The trails of words
The immediate present, such as the Holiday Season that is so often no longer publicly recognized as Christmas, gives us an opportunity to peer into a few of the tracks and trails contained in words with long histories we indistinctly know or are sometimes not aware of at all. The Holiday (Christmas) Season carries one interesting trail in the ancient term Advent. The current Christian Calendar holds Advent as the Coming of Christ culminating at birth on December 25. But use of advent was in circulation well before it came to be associated with the singular event Christians call Advent. Interestingly, the earlier applications of advent (from Latin) also had a religious context in the Roman world. An advent in those times was the coming of any important event as seen or forecast by an Augur, a Roman Priest who read and interpreted the signs, portents, and omens. A true Roman citizen had the duty and responsibility to honor and uphold the Republic as both a civic and religious obligation. There is a clearly superstitious element in portents (also called auguries). If the signs and timing were favorable a prospect was said to augur well. That’s not an expression you’ll hear often, but it goes back further than I’ll trail it here.

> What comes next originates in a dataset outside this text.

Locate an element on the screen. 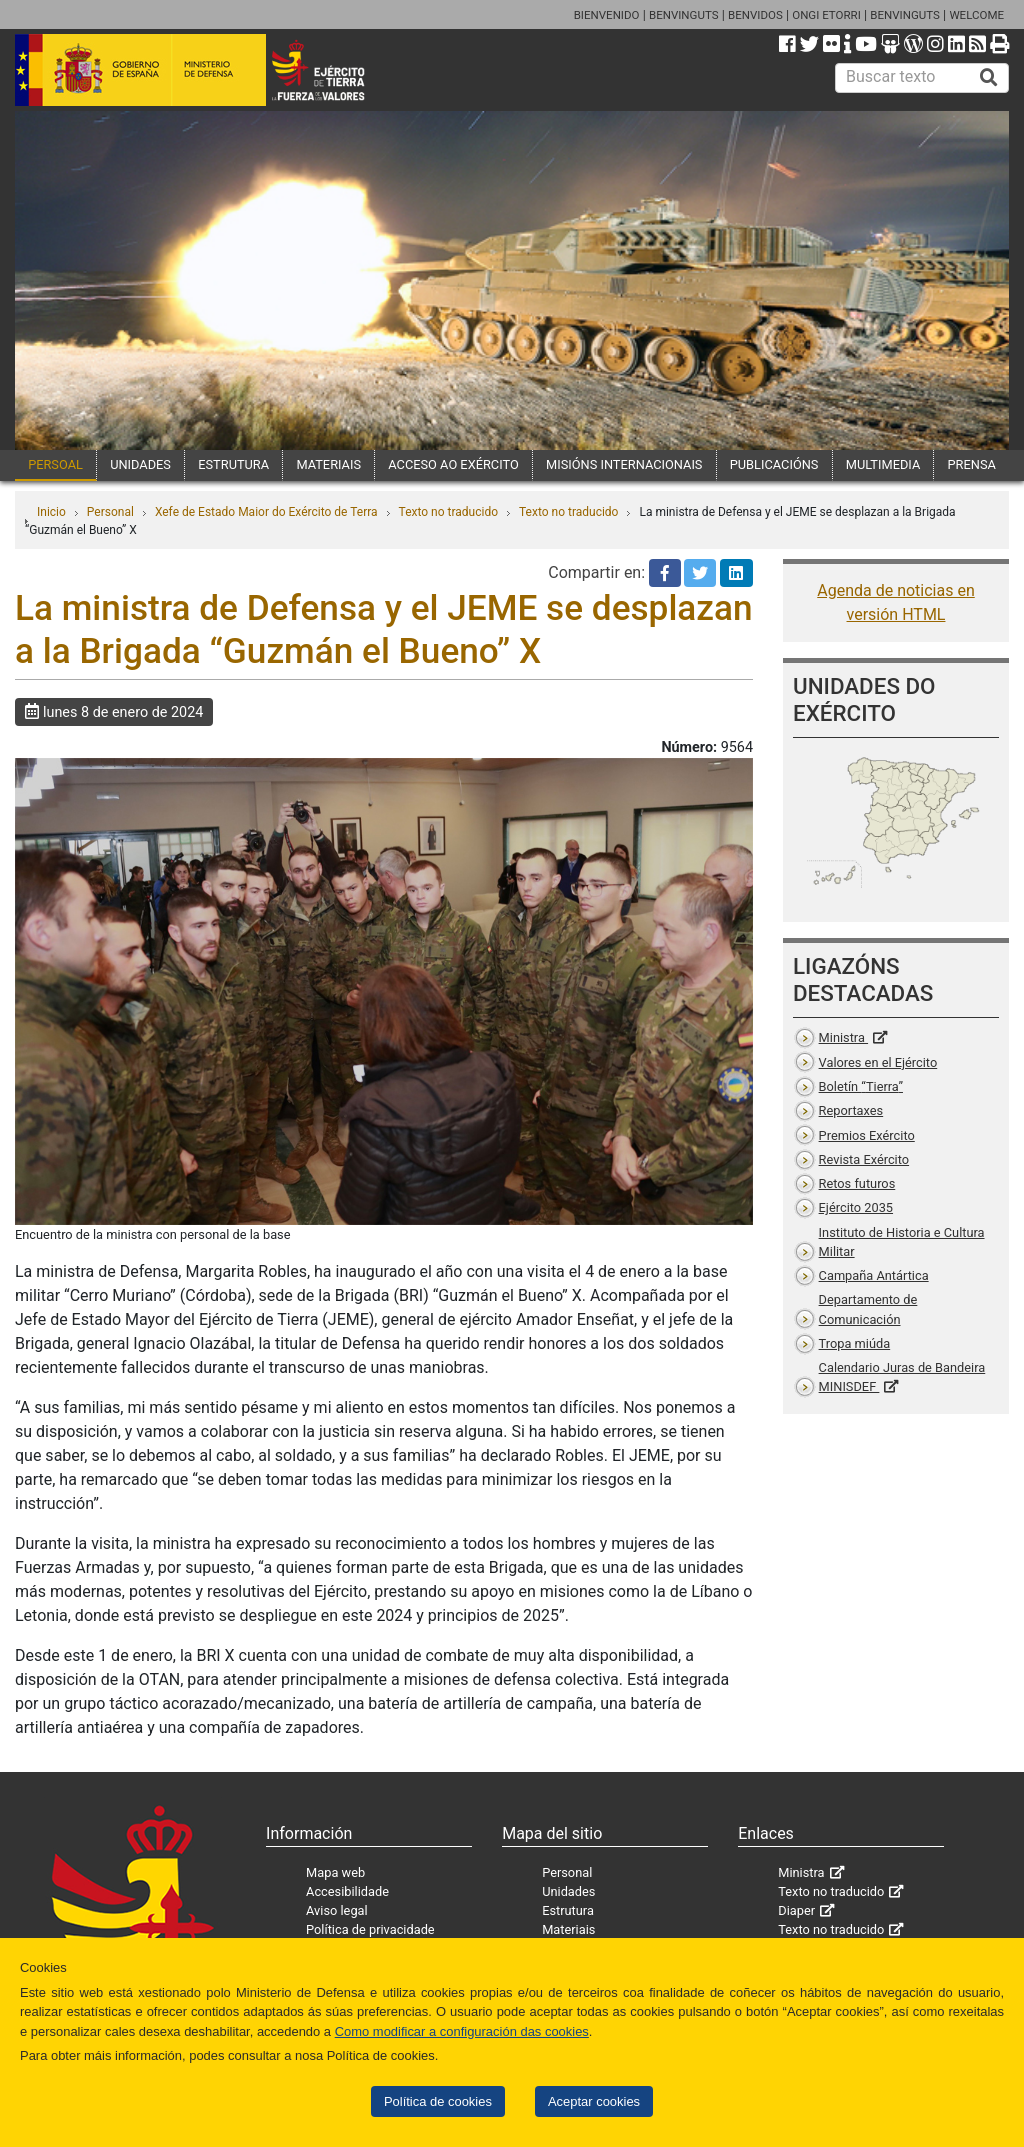 The image size is (1024, 2147). MISIÓNS INTERNACIONAIS is located at coordinates (624, 464).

A term such as advent comes with a history from Greco Roman times that became the Christian Era that is also known as Western Culture. A past record of religious belief is held in language in somewhat the same way an ancient insect is encapsulated in amber. I don’t think it’s reasonable to attempt forcing separation of words from their varied histories and expect to have much left after doing so other than drooling ignorance happy to be oblivious of the many sides of meaning. It’s also, I think, ironic that effort to clean and correct our usage and terms to be non-offensive is a modern form of superstition based on fears and suppositions about the ways this or that might be seen. I find superstition the same whether held in regard of gods and demons or of human groups and cultures. Modern day Augurs are quick to foretell what ominous things will befall if this magic expression isn’t used instead of a supposedly ill incantation left over from a past we are told to reject with superstitious sureness. Deliberate avoidance of the past is hardly different in function from ignorance of it. A cultural tradition such as that we call Western has roots that can’t be discarded without radical loss of content. Nip picking about approved meaning is a fine thing to occupy the fancy until the favored solution becomes removal of the head as the best way to get rid of a louse.

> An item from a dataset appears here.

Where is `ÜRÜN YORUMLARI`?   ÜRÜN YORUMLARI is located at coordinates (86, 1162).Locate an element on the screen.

Whether a person is aware of it or not or whether they approve of it or not contemporary Western culture and civilization has Judeo Christian content in much the same way as it retains concepts going back to the Greco Roman era. To some this is quite bothersome and offensive. I feel sorry for them because that seems about as reasonable as being offended by your pancreas or bothered by having an appendix. It seems to me, too, that complaint often misses the simple notion that a society could do much worse than have the birth of a child at Christmastide as a prominent symbol. The tradition is understandably human and of ancestry predating the Christian era because celebrating around the time when short days begin growing longer is human as awareness of the seasons. I would not be anywhere near the first to note a connection between contemporary celebrations and ancient observances. Whether it was an Augur foretelling an advent or a Priest announcing Advent the theme of looking forward to a brighter future is present and alive. It is optimistic. From my point of view as well it appears that at least some of what we call humanism or populism or social justice stems from recognition of birth and rebirth as positive values represented in symbols and in religious observance. It’s a much tougher slog to reach humanism by way of a route filled with punishing demons than it is following (so to speak) a star to a stable holding a lowly child who becomes an instrument of inspiration. There are lots of dark spots in the past and current of our culture, but things would likely be a good deal darker if the dominating theme was subservience.
I’m probably as poor an excuse for a Christian as you’d find. I say that in recognition of the ills that can come of religion but also with some awareness that specific elements of religious belief are constructive. I do not have to believe in divinity or be an Adventist to feel a positive result from articles of faith featuring rebirth, forgiveness, or the value of humbly making a sacrifice for others. Those are worthy human values. All of us have or follow a creed of some sort. Better it be one with human leanings than a dogma of death.
There’s a funny thing about death. Before Christianity made its impact death in the form of offering animal sacrifice (death) was a major part of religious ritual and belief. (Ritual animal slaughter is still important in some beliefs, including some that are widely practiced.) Ancient Greece and Rome were each full of blood offerings for all manner of placating and pleasing gods in one’s favor. Burnt offerings and animal sacrifice was also a prominent element in Judaism as it was in much ancient religious belief. Consider the intellectual leap from actual animal sacrifice to the symbolic form known as communion. In the trail of words communion is a form of human union, a social agreement recognizing shared human values rather than an imposed system of correct ritual. The most mystical side of faith is found in loving one another as communing humans. The root of this mystic belief is very old. Its cultivation is something to work toward with eyes open to the wonderful leap toward love unknown.